Find limit as x->-3 of (sin(4x+12))/(5x+15)
limit (sin(4x+12))/(5x+15) as x -> -3
If we try substituting,
= (sin(4(-3)+12))/(5(-3)+15)
= sin(-12+12) / -15+15
= sin(0) / 0
= 0 /0
Note that 0/0 is indeterminate, and if you arrive at this answer, you use the L'hopital's rule.
To use the L'hopital's rule, get the derivative of numerator and denominator separately, then substitute x. Here,
derivative of sin(4x+12) = 4*cos(4x+12)
derivative of 5x+15 = 5
Rewriting,
limit 4*cos(4x+12)/(5) as x -> -3
= 4*cos(-12+12) / 5
= 4*cos(0) / 5
= 4*1 / 5
= 4/5
If however, after using L'hopital's rule, you arrive at 0/0 answer again, use the rule again, until the answer is different.
Hope this helps :)
That helped a whole lot! Thank you so much!

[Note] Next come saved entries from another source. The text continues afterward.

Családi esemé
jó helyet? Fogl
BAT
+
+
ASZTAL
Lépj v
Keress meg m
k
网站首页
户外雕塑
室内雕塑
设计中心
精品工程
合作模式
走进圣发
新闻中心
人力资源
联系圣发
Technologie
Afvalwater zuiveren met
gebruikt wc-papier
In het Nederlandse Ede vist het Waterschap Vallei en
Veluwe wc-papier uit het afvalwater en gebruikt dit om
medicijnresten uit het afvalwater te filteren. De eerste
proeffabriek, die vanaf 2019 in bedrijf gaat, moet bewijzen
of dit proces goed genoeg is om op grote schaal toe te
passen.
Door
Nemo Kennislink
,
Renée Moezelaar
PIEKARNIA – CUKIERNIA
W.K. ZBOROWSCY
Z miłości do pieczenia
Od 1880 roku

To find the limit as x approaches -3 of a function, we can simply substitute -3 into the function and see what value we get. However, in this case, substituting -3 directly would result in an indeterminate form of "0/0" since both the numerator and denominator become zero.
To resolve this, we can use L'Hôpital's rule, which states that if we have an indeterminate form of "0/0" or "∞/∞", we can take the derivative of the numerator and denominator separately until we obtain a new function that doesn't give an indeterminate form.

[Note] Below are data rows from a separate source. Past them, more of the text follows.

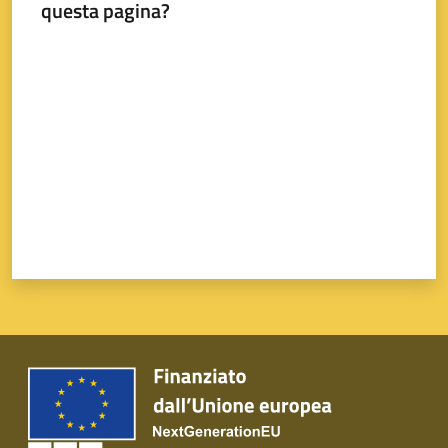
questa pagina?
Valuta da 1 a 5 stelle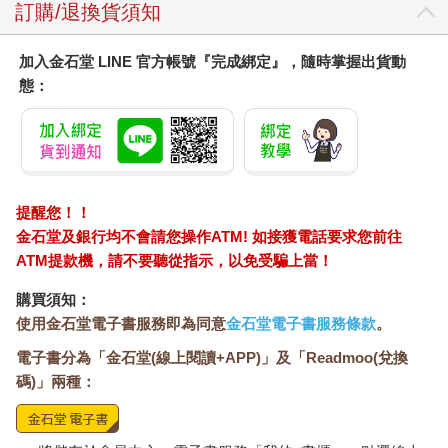
訂購/退換貨須知
加入金石堂 LINE 官方帳號『完成綁定』，隨時掌握出貨動
態：
提醒您！！
金石堂及銀行均不會請您操作ATM! 如接獲電話要求您前往
ATM提款機，請不要聽從指示，以免受騙上當！
購買須知：
使用金石堂電子書服務即為同意
金石堂電子書服務條款
。
電子書分為「金石堂(線上閱讀+APP)」及「Readmoo(兌換
碼)」兩種：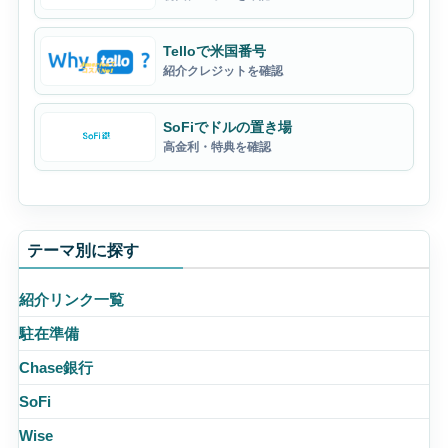
Telloで米国番号
紹介クレジットを確認
SoFiでドルの置き場
高金利・特典を確認
テーマ別に探す
紹介リンク一覧
駐在準備
Chase銀行
SoFi
Wise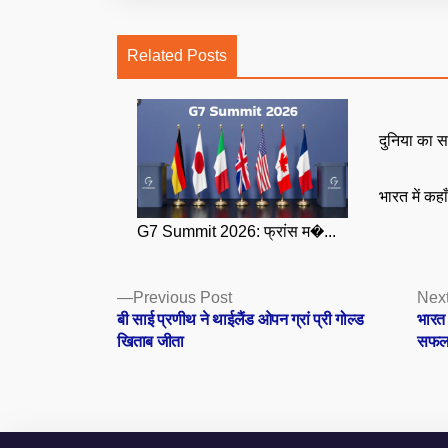
Related Posts
दुनिया का स
भारत में कहा
G7 Summit 2026: फ्रांस म�...
Posts
Previous
Previous Post
Next
post:
बी साई प्रणीथ ने थाईलैंड ओपन ग्रां प्री गोल्ड
भारत
navigation
खिताब जीता
सफलता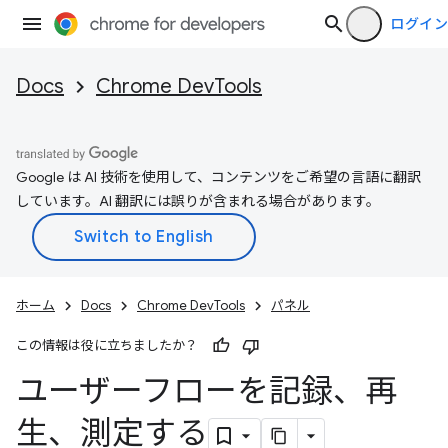
ログイン
Docs
Chrome DevTools
Google は AI 技術を使用して、コンテンツをご希望の言語に翻訳
しています。AI 翻訳には誤りが含まれる場合があります。
ホーム
Docs
Chrome DevTools
パネル
この情報は役に立ちましたか？
ユーザーフローを記録、再
生、測定する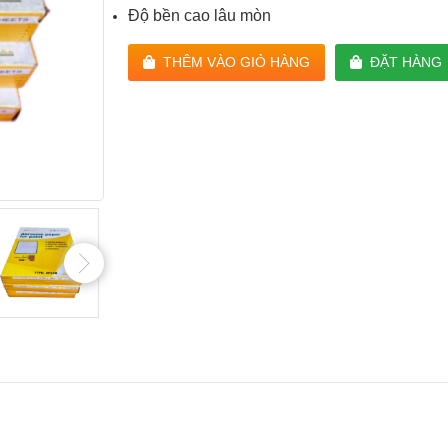
Độ bền cao lâu mòn
THÊM VÀO GIỎ HÀNG
ĐẶT HÀNG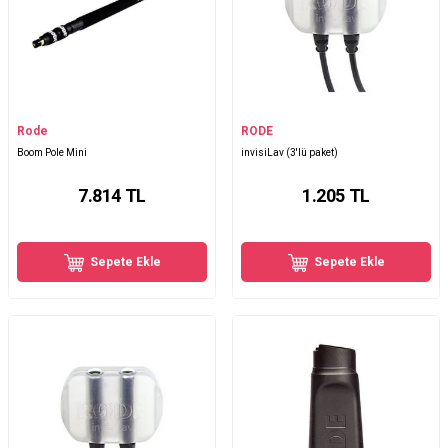
Rode
RODE
Boom Pole Mini
invisiLav (3'lü paket)
7.814
TL
1.205
TL
Sepete Ekle
Sepete Ekle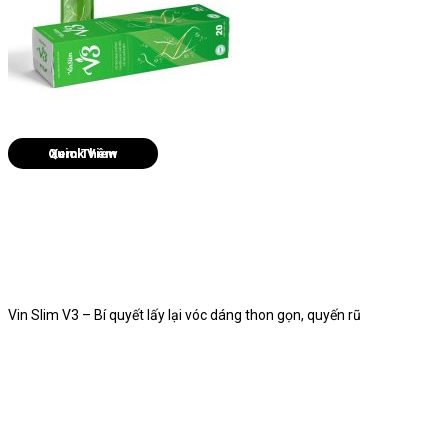
Quick View
Vin Slim V3 – Bí quyết lấy lại vóc dáng thon gọn, quyến rũ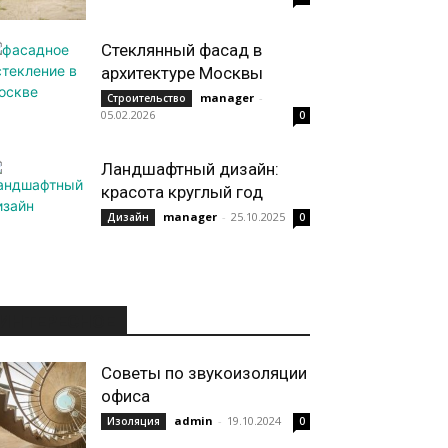
Стеклянный фасад в
архитектуре Москвы
manager
-
Строительство
05.02.2026
0
Ландшафтный дизайн:
красота круглый год
manager
-
25.10.2025
Дизайн
0
ИНТЕРЕСНОЕ
Советы по звукоизоляции
офиса
admin
-
19.10.2024
Изоляция
0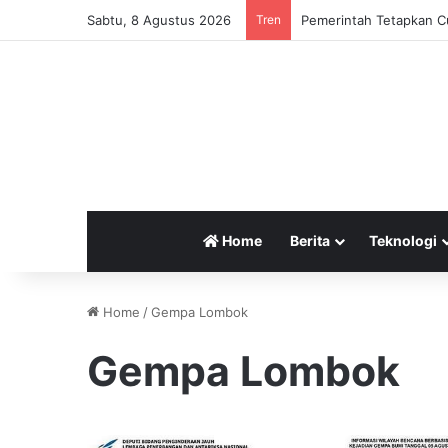
Sabtu, 8 Agustus 2026
Tren
Pemerintah Tetapkan Cu
Home
Berita
Teknologi
Home
/
Gempa Lombok
Gempa Lombok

Let's apply L'Hôpital's rule in this case:
Take the derivative of the numerator:
f'(x) = cos(4x+12) * (4)
Take the derivative of the denominator:
g'(x) = 5
Now, we can take the limit of the new function:
lim(x->-3) (f'(x) / g'(x)) = lim(x->-3) (cos(4x+12) * 4) / 5
Substituting -3 into the new function:
lim(x->-3) (cos(4x+12) * 4) / 5 = (cos(4*(-3)+12) * 4) / 5
= (cos(0) * 4) / 5
= 4/5
Therefore, the limit as x approaches -3 of (sin(4x+12))/(5x+15) is 4/5.